ThinkDiffusionXL (TDXL)
ThinkDiffusionXL is the result of our goal to build a go-to model capable of amazing photorealism that's also versatile enough to generate high-quality images across a variety of styles and subjects without needing to be a prompting genius.
You can find it preloaded on ThinkDiffusion.
Read more about the model, click here
Please leave a review if you're happy with it, this will encourage us to create more and improve on it.
The work
Data source: TDXL is trained on over 10,000 diverse images that span photorealism, digital art, anime, and more. The smallest resolution in our dataset is 1365x2048, but many images go up to resolutions as high as 4622x6753. In total, our dataset takes up 42GB.

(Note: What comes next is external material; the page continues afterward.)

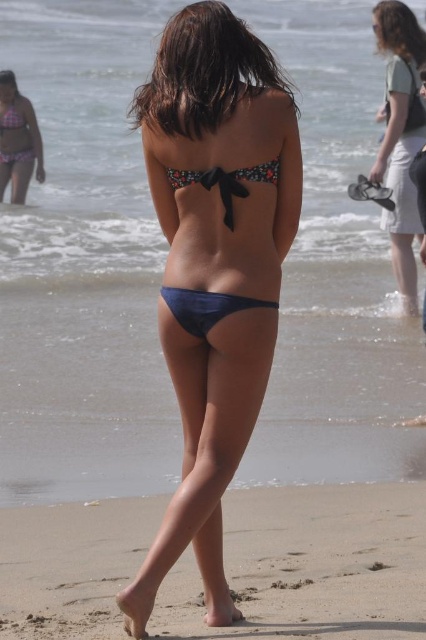 You are a photographer trying to capture the woman in the matte floral bikini top at center and the sandy tan at lower center. Based on their heights, which one should you focus on first if you want to ensure both are in frame without cropping?

The matte floral bikini top at center is taller than the sandy tan at lower center, so you should focus on the matte floral bikini top at center first to ensure both fit within the frame.

In the scene shown: You are a photographer trying to capture the woman in the bikini. You notice the sandy tan at lower center and the matte black bikini top at upper center. Which object is closer to the camera?

The sandy tan at lower center is closer to the camera because it is not as tall as the matte black bikini top at upper center, indicating it is positioned in front. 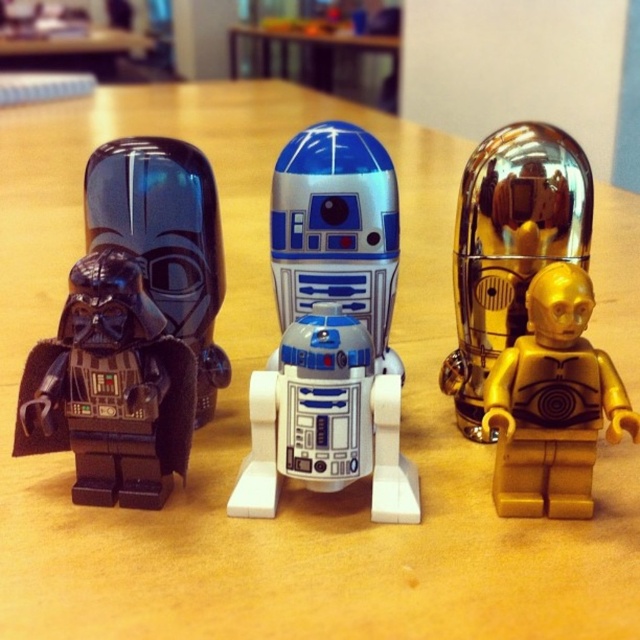 You are a photographer wanting to capture a closeup of the white plastic robot at center without the gold metallic figure at right appearing in the background. Based on their positions, is this possible?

Training: With 1.8 million steps, we’ve put in the work. For comparison, Juggernaut is at 600k steps and RealVisXL is at 348k steps
Hand-captioned images: Each image is carefully captioned by hand, enhancing the model's ability to generate accurate and high-quality results from minimal prompts.
NSFW capabilities: The model includes over 1,000 tastefully curated NSFW images.
Our thoughts
Detail and quality: Most XL models in the Realistic category suffer from poor detail, especially in the background and even in basic features like eyes, teeth, and skin. We believe TDXL outperforms in these areas due to its large, high-quality dataset. For comparison, Juggernaut has about half the image material, and RealVisXL has only 1,700 images. Ultimately, TDXL simply possesses much more "knowledge".
Less-Bias: We made sure to use an equal number of images for each style, gender, etc. Other models we tested over the past few months had some kind of bias, sometimes it was bias toward portrait shots, gender bias, certain ethnicities, etc. For instance, Juggernaut has a bias in the Close-Up area, and the Cinematic Light is quite dominant in that model. RealVisXL also has a bias towards Portrait shots. On the other hand, TDXL gives you what you want: Landscape, Midshot, Full Body, Close-Up, Portrait, Sideview, Backview, Action Shots, Cinematic...whatever you want without always being pushed in a certain direction due to a bias.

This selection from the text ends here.